Imagine eating your way to a healthier Bay! Nationwide shell recycling programs and oyster lovers are helping to restore wild oyster reefs.

Transcript

NARRATOR:

When you eat an oyster on the half shell, you’d be excused if you didn’t think much about the shell. But in places like here in Washington DC, some oyster shells go on to play an important conservation role after the oysters get eaten.

Just up the Chesapeake Bay, on the Severn River, this boat is carrying 50 million baby oysters. But it didn’t pull them out of the water - in fact, it’s dumping them in.

It’s part of a far-reaching plan to restore the health of the Chesapeake Bay by repurposing the shells that might have once been thrown away to carry the next generations of native oysters.

If you think of the Bay as an organism, oysters are kind of like the kidneys. They filter out impurities like excess nitrogen and phosphorus.
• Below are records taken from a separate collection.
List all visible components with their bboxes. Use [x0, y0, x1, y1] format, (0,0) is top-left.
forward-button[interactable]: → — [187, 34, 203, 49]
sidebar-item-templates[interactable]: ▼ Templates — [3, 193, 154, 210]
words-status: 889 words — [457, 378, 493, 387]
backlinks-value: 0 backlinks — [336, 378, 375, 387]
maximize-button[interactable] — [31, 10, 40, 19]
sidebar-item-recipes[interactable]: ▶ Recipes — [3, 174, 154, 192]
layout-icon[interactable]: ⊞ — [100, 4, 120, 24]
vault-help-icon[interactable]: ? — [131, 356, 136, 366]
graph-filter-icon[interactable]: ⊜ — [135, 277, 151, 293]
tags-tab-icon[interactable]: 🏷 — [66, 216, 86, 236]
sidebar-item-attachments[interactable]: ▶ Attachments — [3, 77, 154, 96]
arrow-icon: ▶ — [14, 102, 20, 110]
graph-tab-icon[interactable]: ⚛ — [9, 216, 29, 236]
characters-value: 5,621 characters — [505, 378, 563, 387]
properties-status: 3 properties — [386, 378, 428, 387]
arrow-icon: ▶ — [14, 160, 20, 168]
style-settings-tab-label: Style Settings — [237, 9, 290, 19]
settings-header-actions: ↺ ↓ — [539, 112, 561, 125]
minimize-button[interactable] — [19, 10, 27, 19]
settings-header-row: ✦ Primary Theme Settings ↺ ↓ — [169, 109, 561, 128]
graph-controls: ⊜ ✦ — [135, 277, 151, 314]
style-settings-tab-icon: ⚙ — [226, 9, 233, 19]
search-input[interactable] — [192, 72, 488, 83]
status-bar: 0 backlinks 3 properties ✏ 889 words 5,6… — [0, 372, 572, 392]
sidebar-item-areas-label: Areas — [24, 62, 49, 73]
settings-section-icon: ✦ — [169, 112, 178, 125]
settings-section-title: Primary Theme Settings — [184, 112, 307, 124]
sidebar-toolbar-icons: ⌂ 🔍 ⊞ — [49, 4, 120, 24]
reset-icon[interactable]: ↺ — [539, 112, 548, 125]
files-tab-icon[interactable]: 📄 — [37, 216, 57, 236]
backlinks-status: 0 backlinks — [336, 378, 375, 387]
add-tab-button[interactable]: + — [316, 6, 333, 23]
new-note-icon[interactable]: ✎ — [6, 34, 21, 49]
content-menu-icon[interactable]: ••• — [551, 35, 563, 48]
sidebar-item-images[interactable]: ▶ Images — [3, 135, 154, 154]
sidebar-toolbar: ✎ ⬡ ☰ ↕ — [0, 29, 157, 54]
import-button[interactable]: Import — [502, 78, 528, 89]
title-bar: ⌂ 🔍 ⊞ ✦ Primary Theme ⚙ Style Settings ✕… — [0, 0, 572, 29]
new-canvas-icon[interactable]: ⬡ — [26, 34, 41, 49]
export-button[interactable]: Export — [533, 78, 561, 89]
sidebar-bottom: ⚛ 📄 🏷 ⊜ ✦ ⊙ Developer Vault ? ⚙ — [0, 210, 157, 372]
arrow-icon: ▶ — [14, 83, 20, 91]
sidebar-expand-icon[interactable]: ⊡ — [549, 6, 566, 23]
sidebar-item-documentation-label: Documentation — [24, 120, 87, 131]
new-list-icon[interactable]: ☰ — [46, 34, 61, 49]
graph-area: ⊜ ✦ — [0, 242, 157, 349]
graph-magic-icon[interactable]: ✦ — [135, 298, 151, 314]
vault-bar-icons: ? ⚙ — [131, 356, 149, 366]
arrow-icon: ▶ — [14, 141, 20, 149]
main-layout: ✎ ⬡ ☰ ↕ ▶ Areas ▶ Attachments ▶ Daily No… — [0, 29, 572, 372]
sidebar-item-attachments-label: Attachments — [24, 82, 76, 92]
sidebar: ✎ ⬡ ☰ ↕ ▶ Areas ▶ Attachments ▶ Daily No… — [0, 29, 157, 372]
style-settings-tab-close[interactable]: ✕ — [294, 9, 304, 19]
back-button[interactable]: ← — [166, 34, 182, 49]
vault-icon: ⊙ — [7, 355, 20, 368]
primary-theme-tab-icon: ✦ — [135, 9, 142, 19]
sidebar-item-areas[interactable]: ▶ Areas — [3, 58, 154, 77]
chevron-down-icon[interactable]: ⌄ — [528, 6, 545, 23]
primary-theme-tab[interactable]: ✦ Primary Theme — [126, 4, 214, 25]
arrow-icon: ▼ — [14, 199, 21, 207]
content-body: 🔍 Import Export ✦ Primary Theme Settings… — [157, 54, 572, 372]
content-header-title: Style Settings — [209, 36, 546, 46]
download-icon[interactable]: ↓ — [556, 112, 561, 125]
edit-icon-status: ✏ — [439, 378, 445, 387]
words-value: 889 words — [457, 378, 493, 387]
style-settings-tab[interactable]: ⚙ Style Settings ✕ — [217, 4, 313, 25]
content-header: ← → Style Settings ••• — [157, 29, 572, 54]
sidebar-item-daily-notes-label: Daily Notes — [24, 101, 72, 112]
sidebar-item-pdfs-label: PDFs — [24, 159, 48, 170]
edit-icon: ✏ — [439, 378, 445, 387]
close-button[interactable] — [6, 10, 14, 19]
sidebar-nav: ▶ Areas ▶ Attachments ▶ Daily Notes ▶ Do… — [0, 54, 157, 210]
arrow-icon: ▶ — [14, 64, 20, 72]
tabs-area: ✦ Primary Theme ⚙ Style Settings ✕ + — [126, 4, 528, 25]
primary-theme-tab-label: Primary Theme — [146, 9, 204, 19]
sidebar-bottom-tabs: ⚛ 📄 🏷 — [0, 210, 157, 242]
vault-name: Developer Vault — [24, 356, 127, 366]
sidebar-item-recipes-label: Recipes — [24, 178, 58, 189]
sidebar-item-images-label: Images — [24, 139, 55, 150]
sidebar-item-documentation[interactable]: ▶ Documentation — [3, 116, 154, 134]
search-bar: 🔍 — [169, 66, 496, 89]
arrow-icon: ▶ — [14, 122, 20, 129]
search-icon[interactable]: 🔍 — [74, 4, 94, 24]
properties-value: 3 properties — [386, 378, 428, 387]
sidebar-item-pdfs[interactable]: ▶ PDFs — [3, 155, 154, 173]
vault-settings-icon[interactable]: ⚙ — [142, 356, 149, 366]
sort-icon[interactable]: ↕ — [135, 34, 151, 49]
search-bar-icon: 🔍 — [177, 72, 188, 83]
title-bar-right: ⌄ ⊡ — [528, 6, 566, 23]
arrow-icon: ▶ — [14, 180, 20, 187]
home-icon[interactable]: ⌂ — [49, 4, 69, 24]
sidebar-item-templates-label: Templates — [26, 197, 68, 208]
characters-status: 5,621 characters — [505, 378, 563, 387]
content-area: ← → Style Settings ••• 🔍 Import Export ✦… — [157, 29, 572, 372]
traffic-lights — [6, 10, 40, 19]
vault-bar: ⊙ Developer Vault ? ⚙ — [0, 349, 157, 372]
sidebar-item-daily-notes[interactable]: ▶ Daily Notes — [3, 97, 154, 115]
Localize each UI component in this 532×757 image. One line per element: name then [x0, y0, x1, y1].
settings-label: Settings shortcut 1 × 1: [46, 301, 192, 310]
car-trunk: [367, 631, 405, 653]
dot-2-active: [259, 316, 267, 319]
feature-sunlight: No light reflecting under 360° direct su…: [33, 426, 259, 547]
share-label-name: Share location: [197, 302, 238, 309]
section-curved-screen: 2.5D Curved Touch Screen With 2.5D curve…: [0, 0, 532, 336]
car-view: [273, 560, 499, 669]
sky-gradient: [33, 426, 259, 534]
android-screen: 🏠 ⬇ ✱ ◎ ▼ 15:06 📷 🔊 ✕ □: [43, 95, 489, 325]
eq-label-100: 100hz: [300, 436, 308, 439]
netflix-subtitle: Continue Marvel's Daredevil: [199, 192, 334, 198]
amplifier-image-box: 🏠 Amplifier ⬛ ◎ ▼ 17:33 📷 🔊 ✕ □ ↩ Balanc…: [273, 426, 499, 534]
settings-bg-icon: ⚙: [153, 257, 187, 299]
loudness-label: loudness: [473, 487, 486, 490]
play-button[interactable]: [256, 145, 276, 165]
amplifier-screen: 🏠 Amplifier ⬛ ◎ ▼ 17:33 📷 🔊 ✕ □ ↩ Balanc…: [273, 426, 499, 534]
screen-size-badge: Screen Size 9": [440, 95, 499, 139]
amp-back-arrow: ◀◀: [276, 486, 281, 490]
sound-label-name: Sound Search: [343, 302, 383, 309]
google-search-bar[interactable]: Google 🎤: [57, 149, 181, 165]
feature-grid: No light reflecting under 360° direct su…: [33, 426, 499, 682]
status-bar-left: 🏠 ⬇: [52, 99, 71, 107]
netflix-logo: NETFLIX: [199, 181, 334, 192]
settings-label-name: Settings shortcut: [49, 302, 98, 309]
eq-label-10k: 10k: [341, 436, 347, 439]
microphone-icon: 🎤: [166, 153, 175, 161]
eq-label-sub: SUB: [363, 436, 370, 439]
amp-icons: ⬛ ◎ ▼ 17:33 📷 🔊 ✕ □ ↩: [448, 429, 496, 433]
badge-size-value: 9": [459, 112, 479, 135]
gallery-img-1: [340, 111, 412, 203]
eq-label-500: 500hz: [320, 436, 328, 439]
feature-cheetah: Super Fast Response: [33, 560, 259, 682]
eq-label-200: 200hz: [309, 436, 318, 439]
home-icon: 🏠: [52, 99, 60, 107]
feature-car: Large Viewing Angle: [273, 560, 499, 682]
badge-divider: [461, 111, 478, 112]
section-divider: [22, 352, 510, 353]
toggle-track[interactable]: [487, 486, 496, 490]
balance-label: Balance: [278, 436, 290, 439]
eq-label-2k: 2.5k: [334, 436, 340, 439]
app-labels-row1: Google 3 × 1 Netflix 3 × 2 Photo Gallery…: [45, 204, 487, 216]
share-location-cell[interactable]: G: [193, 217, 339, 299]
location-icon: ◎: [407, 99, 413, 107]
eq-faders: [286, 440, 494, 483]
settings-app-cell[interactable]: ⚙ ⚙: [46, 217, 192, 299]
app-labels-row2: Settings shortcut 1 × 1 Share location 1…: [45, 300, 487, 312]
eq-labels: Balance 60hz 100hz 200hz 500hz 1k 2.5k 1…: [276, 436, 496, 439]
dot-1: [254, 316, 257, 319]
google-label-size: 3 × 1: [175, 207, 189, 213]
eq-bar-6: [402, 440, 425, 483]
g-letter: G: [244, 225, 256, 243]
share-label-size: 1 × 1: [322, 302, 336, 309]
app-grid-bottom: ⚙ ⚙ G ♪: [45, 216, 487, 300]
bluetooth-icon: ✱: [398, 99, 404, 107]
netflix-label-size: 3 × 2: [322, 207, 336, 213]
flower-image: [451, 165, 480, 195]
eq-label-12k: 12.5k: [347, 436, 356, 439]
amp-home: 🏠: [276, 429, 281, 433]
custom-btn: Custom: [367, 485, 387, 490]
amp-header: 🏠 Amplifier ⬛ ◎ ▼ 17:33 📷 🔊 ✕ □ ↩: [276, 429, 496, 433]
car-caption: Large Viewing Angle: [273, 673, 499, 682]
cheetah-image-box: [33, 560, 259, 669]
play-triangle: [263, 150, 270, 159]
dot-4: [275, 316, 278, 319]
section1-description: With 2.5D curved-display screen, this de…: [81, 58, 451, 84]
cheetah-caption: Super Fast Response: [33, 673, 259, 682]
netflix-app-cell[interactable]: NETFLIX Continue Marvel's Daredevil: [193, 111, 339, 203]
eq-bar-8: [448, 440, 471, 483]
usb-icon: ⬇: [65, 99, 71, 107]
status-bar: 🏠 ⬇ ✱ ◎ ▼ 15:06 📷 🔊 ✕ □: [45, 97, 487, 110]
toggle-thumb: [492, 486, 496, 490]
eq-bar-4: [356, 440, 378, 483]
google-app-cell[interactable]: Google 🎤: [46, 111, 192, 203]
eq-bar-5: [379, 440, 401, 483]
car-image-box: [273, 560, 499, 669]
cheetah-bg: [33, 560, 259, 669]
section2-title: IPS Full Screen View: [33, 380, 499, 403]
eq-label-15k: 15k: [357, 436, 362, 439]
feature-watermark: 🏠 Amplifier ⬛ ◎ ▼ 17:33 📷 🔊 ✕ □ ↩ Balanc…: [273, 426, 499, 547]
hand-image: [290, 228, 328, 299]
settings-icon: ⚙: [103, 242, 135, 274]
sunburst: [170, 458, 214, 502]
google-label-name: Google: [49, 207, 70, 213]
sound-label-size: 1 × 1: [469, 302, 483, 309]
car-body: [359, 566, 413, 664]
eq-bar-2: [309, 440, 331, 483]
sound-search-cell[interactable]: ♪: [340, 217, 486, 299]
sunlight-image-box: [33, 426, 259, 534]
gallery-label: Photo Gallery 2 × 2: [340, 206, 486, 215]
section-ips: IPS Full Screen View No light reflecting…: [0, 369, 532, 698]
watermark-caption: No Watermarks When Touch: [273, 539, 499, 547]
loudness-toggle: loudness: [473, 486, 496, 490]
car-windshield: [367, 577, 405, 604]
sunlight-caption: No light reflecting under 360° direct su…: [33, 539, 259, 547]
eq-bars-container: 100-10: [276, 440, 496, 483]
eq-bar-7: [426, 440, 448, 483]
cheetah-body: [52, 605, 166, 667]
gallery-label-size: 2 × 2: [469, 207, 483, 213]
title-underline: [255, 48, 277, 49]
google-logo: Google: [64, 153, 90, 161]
In fact, one full grown oyster can filter fifty gallons of water every day!

But before they can do that, free swimming baby oyster larvae, need a hard surface to grow on, so they can become spat - the stage of life where they begin growing a shell . And the best home for an oyster spat.. is another oyster shell.

The oyster spat, live and grow by filtering water. If you drop a spat into the bay, almost anywhere, it's mud. You drop a spat into that, on the bottom of the bay, almost anywhere, it’s mud. You drop a spat into that, it will suffocate. It needs a hard place to attach to call it home.

All it takes is for someone to pick up the shells that would be thrown away. That’s what the Oyster Recovery Partnerships’, shell recycling alliance does.

So we go through four to six thousand oysters in a week. All of our shells go into the Chesapeake Recovery, or Bay Recovery Program. They come in twice a week, take all of our shells,it goes back into the Bay.

Pickups happen every one or two weeks from restaurants and there are even sites where anyone can drop off their own shells.

Shells are then taken to the University of Maryland’s oyster hatchery at Horn Point, where they are aged in the sun for up to two years to limit the chance of introducing invasive organisms.

Then oyster spat are attached. A shell can hold up to 10 baby oysters - that’s a lot of new wild oysters from one farm raised half shell.

Not so long ago the Chesapeake overflowed with oysters. They grew in reefs big enough to be obstacles to boats and became one of the crops that defined the area. And so many oysters were pulled out of the bay that their shells were almost literally cheap as dirt.

And you saw mountains of shell, and those mountains could have been 100 feet high for all I know. Entire towns were built on oyster shell and their economy was harvesting the oyster. Shipping by rail, and they’re emptying the Chesapeake oyster.

Because of this historic over-harvesting, as well as changing water quality and disease, wild oyster harvests here are down to as low as 1% of historic numbers.

So where do the oysters that people still enjoy around here come from? Mostly from oyster farms that do good business providing the now-valuable delicacy. And now, the shells from these oysters are valuable too, for restoration.

Oysters are the equivalent in Chesapeake Bay of hard corals down in the tropics.They create the hard bottom that an oyster ecosystem is dependent upon. So it’s not just the filtration capacity of the oysters; it’s all the organisms that wouldn’t be there if the oysters weren’t there.

The oyster is one thing we can do to begin to filter the waters. It's going to take probably billions and billions of oysters, but today's planting is the first step in that direction.

The program is now the largest shell recycling network in the nation and with hundreds of participating restaurants, wholesalers and drop off sites, it’s becoming possible to eat your way to a healthier Bay!

There are many other shell recycling programs - look for one near you at oysterrecovery.org/shell-recycling-alliance.